In his presentation material, Kasan explained that the DMO realisation of palm oil for the period of June until 18 December 2022 reached 1.88 million litres with an average realisation above 98% of the monthly DMO fulfilment target at 300 thousand tonnes. As monitored by the Trade Ministry, the price of bulk cooking oil is more expensive than packaged. MinyaKita packaged cooking oil costs Rp14,000 per litre, but there are bulk cooking oils that cost more than Rp14,000 per litre. This happened because the trend of bulk cooking oil supply from June until December 2022 continued to decline, while the trend of packaged cooking oil supply increased. “However, the portion of bulk cooking oil is currently around 72-73% and packaged cooking oil around 27%,” he said.

Safe export performance 

On this occasion, Minister Zulkifli was convinced that the policy of reducing the multiplier ratio would not have a major impact on export performance, because the quota given remains sufficiently large.

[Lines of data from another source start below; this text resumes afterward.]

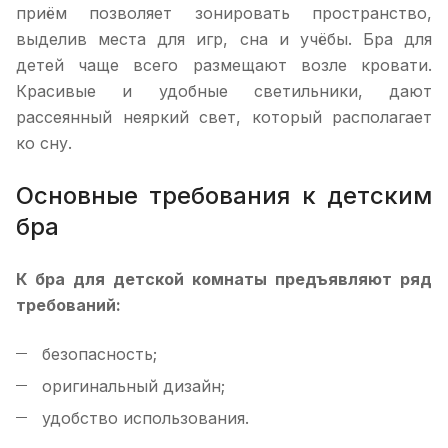
приём позволяет зонировать пространство,
выделив места для игр, сна и учёбы. Бра для
детей чаще всего размещают возле кровати.
Красивые и удобные светильники, дают
рассеянный неяркий свет, который располагает
ко сну.
Основные требования к детским
бра
К бра для детской комнаты предъявляют ряд
требований:
безопасность;
оригинальный дизайн;
удобство использования.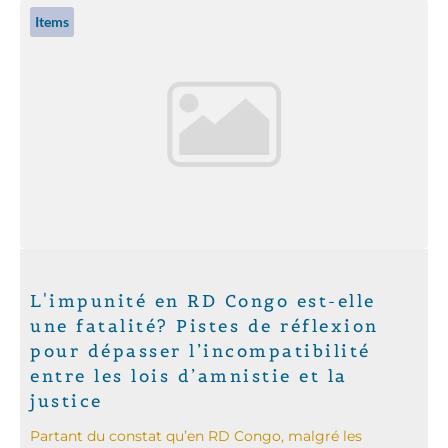
Items
L'impunité en RD Congo est-elle
une fatalité? Pistes de réflexion
pour dépasser l’incompatibilité
entre les lois d’amnistie et la
justice
Partant du constat qu’en RD Congo, malgré les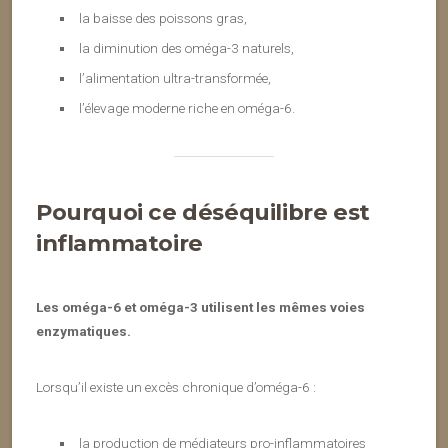
la baisse des poissons gras,
la diminution des oméga-3 naturels,
l’alimentation ultra-transformée,
l’élevage moderne riche en oméga-6.
Pourquoi ce déséquilibre est
inflammatoire
Les oméga-6 et oméga-3 utilisent les mêmes voies
enzymatiques.
Lorsqu’il existe un excès chronique d’oméga-6 :
la production de médiateurs pro-inflammatoires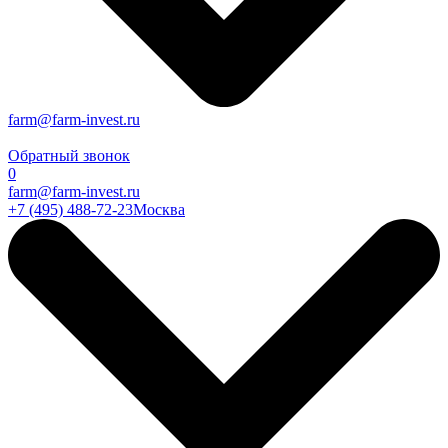
farm@farm-invest.ru
Обратный звонок
0
farm@farm-invest.ru
+7 (495) 488-72-23
Москва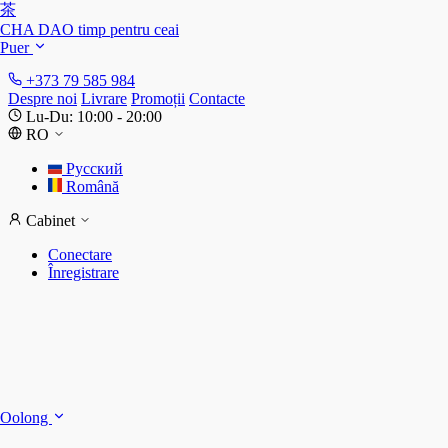
茶
CHA DAO
timp pentru ceai
Puer
+373 79 585 984
Despre noi
Livrare
Promoții
Contacte
Lu-Du: 10:00 - 20:00
RO
Русский
Română
Cabinet
Conectare
Înregistrare
S
S
Oolong
D
T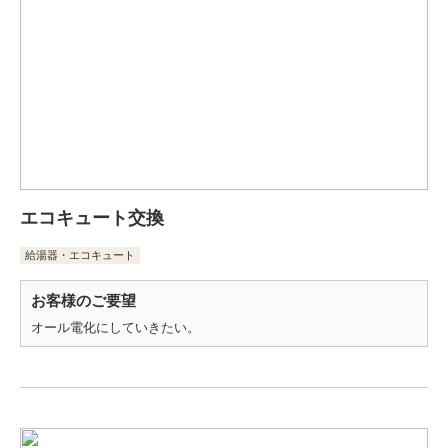
エコキュート交換
給湯器・エコキュート
お客様のご要望
オール電化にしていきたい。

Exporters still have the flexibility to export after fulfilling their DMO obligation. “Businesses’ export data is more or less 6 million tons. If it is 3 million tonnes a month, so January-February is still available. I think this 1:6 ratio would not have significant effect (on export performance). This is a signal that domestic interests should be prioritised and increased,” he said. Within 100 days of his performance as the Trade Minister, Zulkifli said that MinyaKita has been available in 34 provinces, including East Nusa Tenggara, West Papua, and Papua, at a price according to the highest retail price of Rp14,000 per litre. 

According to Zulkifli, the stabilisation of the price of cooking oil and other staple goods throughout the second semester of 2022 has contributed to inflation rate reduction amid rising fuel prices. Until November 2022, general inflation was recorded at 5.42% (year-on-year/yoy), which is the lowest figure since May 2022. “The Trade Ministry’s strategy is its commitment to go directly from market to market. Until now, there are already 44 markets from Al-Mahira Market, Lamdingin, Banda Aceh City on the western end to Remu Central Market, Sorong, West Papua on the eastern end. In the future, all personnel of the Trade Ministry and I will continue to make rounds to ensure that the prices and availability of staple goods are under control,” he said.